To confirm the position of the β-strand forming segment of FilGAP we mutated G730 and V734 to bulky aromatic residues. G730W and V734Y substitutions perturbed the interaction of FilGAP C-terminal fragments with the full-length FLAG-tagged FLNa, conforming that these residues are indeed oriented towards the interface (Figure 4B). The effect of V734Y substitution also suggests that we modeled the β-strand interface in correct position of FilGAP, since in our model this residue at the end of the β-strand. The point mutation T728V had no effect in the interaction (Figure 4B).

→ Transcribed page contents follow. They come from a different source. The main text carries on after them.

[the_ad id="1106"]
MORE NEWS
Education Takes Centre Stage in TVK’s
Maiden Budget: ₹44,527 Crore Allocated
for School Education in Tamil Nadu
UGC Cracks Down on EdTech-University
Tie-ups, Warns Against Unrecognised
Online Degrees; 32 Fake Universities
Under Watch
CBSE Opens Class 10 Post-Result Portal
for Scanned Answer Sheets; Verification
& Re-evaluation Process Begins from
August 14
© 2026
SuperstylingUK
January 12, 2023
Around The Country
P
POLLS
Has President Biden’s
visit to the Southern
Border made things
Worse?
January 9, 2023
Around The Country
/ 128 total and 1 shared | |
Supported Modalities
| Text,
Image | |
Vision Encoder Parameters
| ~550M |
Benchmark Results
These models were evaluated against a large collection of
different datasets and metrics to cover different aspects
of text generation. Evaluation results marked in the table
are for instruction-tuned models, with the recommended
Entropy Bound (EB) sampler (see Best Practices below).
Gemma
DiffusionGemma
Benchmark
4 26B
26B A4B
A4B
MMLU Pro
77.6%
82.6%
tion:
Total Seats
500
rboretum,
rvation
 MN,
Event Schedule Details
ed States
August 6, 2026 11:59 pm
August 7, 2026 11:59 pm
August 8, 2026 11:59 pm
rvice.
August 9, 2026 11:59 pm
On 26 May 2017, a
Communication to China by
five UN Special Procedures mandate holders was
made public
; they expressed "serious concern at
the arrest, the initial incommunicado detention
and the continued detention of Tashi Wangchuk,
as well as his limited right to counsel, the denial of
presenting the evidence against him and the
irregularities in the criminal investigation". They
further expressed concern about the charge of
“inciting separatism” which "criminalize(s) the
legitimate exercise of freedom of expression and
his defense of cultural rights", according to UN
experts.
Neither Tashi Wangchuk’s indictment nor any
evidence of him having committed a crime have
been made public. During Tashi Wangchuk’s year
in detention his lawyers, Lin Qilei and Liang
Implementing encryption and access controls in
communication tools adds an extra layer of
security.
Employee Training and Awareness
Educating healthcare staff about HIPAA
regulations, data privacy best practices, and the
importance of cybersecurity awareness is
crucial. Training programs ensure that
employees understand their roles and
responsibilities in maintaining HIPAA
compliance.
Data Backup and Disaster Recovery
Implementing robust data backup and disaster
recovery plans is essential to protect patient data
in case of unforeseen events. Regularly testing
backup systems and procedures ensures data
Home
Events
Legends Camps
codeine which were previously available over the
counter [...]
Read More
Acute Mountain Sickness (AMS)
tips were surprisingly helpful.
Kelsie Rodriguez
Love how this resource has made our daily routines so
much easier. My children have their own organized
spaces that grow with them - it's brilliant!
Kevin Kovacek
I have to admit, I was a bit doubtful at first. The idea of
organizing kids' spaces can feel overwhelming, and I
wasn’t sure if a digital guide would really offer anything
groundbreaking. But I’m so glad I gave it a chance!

Effect of FLNa-FilGAP interaction on cell spreading

To study the effects of FLNa and FilGAP mutations in vivo, full length proteins were expressed in filamin-deficient M2 cells. Point mutations of FLNa(M2474E) and FilGAP(V734Y) confirm that these residues are critical for the binding partnering interaction in vivo (Figure 5A). Transfection of either wild-type or V734Y mutant hemaglutin (HA)-FilGAP in FLNa-null M2 cells suppressed spreading on fibronectin-coated coverslips (Figure 5, B and C). Co-expression of EGFP-FLNa with wild-type FilGAP diminished the effect of FilGAP, but expression of the mutant FilGAP did not have this effect (Figure 5, B and C).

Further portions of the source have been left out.